**YOUR TASK**:
Your answer must be an exact copy of the records below, minus the pictures.

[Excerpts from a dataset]
-*-

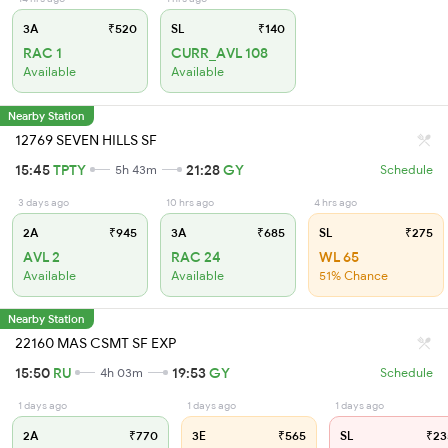
3A
₹520
SL
₹140
RAC 1
CURR_AVL 108
Available
Available
Nearby Station
12769 SEVEN HILLS SF
15:45
TPTY
21:28
GY
5h 43m
Schedule
3 days ago
10 hrs ago
4 hrs ago
2A
₹945
3A
₹685
SL
₹275
AVL 2
RAC 24
WL 65
Available
Available
51% Chance
Nearby Station
22160 MAS CSMT SF EXP
15:50
RU
19:53
GY
4h 03m
Schedule
1 days ago
1 days ago
1 days ago
2A
₹770
3E
₹565
SL
₹23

-*-

**TASK RESPONSE**:
3A
₹520
SL
₹140
RAC 1
CURR_AVL 108
Available
Available
Nearby Station
12769 SEVEN HILLS SF
15:45
TPTY
21:28
GY
5h 43m
Schedule
3 days ago
10 hrs ago
4 hrs ago
2A
₹945
3A
₹685
SL
₹275
AVL 2
RAC 24
WL 65
Available
Available
51% Chance
Nearby Station
22160 MAS CSMT SF EXP
15:50
RU
19:53
GY
4h 03m
Schedule
1 days ago
1 days ago
1 days ago
2A
₹770
3E
₹565
SL
₹23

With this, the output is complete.